CAB Member
Jeff was generous enough to share his experiences with ACTG and more broadly with HIV research and advocacy:
Early Diagnosis and Search for Options
I acquired HIV in 1981 or 82 and I knew by 1983 that I had it, even though I didn’t get tested until later. At that point, I had only 200 T-cells and there were no options for treatment. I was literally told, “you have two years to live. Go home and start making arrangements.”
The first thing I did was go to Northwestern’s ACTG site, which I learned about from amfAR. Their journal was really the bible of everything HIV, in terms of treatment opportunities and clinical research trials. They would send it out as a big, thick, paperback catalog, wrapped in a brown paper envelope because nobody wanted anything HIV- or AIDS-related showing up in their mailbox.
At first, my work with research was self-serving. It really was about “how do I keep myself alive?” But then I became fascinated with research and drug development. I participated in the first AZT clinical trials for people who were asymptomatic, ACTG study 019. I received a placebo, which is good, because they were then studying really high, toxic doses of AZT. When the study was over, they rolled me over into another trial where I got the open-label lower dose of AZT. I think that study, and the others I enrolled in sequentially for the next decade, are what kept me alive from 1988 until the protease inhibitors came out in 1996.
From Participant to Advocate
Like many treatment advocates in the early days of HIV, I had no background in science, but I had had a job at the University of Chicago Hospital, working in the neonatal ICU. My parents cut me off when I came out, so I was looking for ways to support myself with a job that would provide good healthcare. It was during the crack epidemic, and some of those babies also had HIV, so that part was really tragic. But they were also doing clinical research there, so I had a front-row seat into how they did informed consent, and what a clinical trial looks like, how it’s placebo-controlled. It let me get my feet wet in terms of learning about how clinical trials work. I could see that these studies were a shot at treatment that people wouldn’t otherwise get, so I knew early on, this is what I need to pursue.
Community groups were just getting started at that time in Chicago. We started to have community meetings in library rooms and community rooms, where people shared whatever information they had, including underground information about alternative therapies. But eventually that coalesced and became the Test Positive Aware Network—which still exists today. It was fascinating to see that happening in real time.
In 1989 I moved to San Diego, specifically because that’s where Dr. Doug Richman was [see the profile from last month’s newsletter]. He was the head of the ACTG at that time and I thought, ‘if anybody’s going to have access to treatments, it’s going to be him.’

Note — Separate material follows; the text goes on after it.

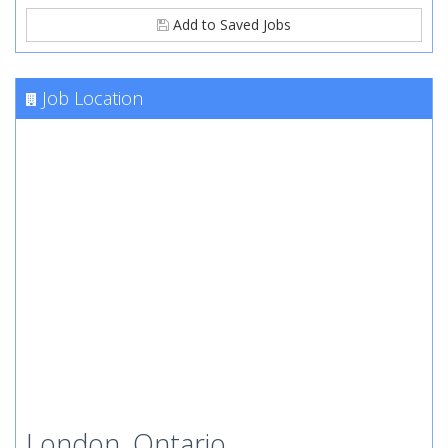
Add to Saved Jobs
Job Location
London, Ontario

Transforming Clinical Research
Over all of these decades. HIV research and advocacy has changed so much about medicine and drug development and advocacy. We started the red ribbon and now there are ribbons in every color. More importantly, clinical trials back then were radically different than they are today. Because there was no standard of care, they were placebo-controlled. And so here you were, you were literally given a death sentence and then they put you in a trial and say, “well, maybe you get the real thing and maybe you don’t,” and the endpoint in those trials was death. That approach just is not ethical anymore. It’s because of HIV that if somebody has a diagnosis like that, they no longer get a placebo. They get a shot at the real thing.
And it goes way beyond clinical trial design. Compassionate use (access to investigational treatment outside of clinical trials when no other treatment options are available) was another advance that came from HIV advocacy. HIV research has also had a huge impact outside of just our space – hepatitis C can now be cured by protease inhibitors, which were developed for HIV. And of course, the mRNA vaccine platform that was designed for HIV vaccines allowed us to create COVID vaccines in record time—saving countless millions of lives.
ACTG’s Role in New Crises
As the premier infectious disease research network, ACTG has been able to pivot in times of crisis. Because we already had the greatest minds in the world assembled, we were able to turn our attentions to COVID and then mpox when that happened. I think having that infrastructure in place is so important.
Personal Mission and Responsibility
When I think about the way that HIV has impacted my life, in many ways it took over. It was literally a death sentence, so I didn’t have a choice but to face it. At first it was so that I would have knowledge and access for myself. And then I realized I needed to leverage my privilege for others, because it became evident early on that a lot of people weren’t getting access. Once we had treatments, the question became, how do we get them to everybody and whom have we left behind?
Funding Cuts and Call to Action
The cuts in federal funding for HIV research in recent months have put us at a real crossroads. If we abandon the science that has accomplished so much and saved so many millions of lives, where are we going to be when the next pandemic comes? I have a sense of incredulousness that we would turn our backs on science that has saved so many for reasons I really can’t comprehend.
What we need to do now is what we did back then. We need to mobilize people who are affected, and that’s going to be just about everybody. We need to help people find their voice and exercise it. We have strength in numbers. And we need to fight back.